マーケット部政談





「どうしたの? ホウキとチリトリがロッカーに入ってるでしょ?」



花子さんは、ロッカーまで歩……じゃなくて、浮遊して行き、ロッカーのドアを手を使わずに開け、そこからホウキとチリトリをまた手を使わずに取り出した。

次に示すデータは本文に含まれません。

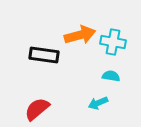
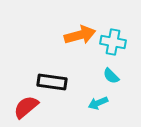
black rectangle: moved 8 px right, 27 px down
cyan semicircle: rotated 144 degrees counterclockwise
red semicircle: moved 11 px left, 2 px up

「すごい便利な能力ね。じゃあ、掃除しながらいろいろやってもらおうかしら。伝票整理もしてもらえる? 机の中に入ってるから。あと、売り物の整理もよろしく。」



しかし、花子さんはまたおどおどしたまま動かない。



「どうしたの? 早くやりなさいよ。何のためにここに来たの?」



「……手の数しか操れない。」



「え? 何? じゃあ、触れずに動かせるだけで、手を使ってることと同じってこと? 不便ね。まあ、いいわ。掃除よろしく。それから、終わったら伝票整理、売り物の整理ね。」



花子さんは床を掃き始めた。



「ちょっと待って! 何やってるの? ゴミが落ちてるところを見つけて、ホウキでチリトリに入れてたら、いつまで経っても終わらないわよ!」



「じゃあ、どうしたら……。」



そんなこともわからないの? 端から掃いて、それから最後にまとめるの! チリトリはまだいらないから置いておいて! ああ、ほら、なんでチリトリのゴミを戻すの! 取ったんだったら、そのまま置いておけばいいでしょう!」



すると、花子さんは俯いて泣き始めた。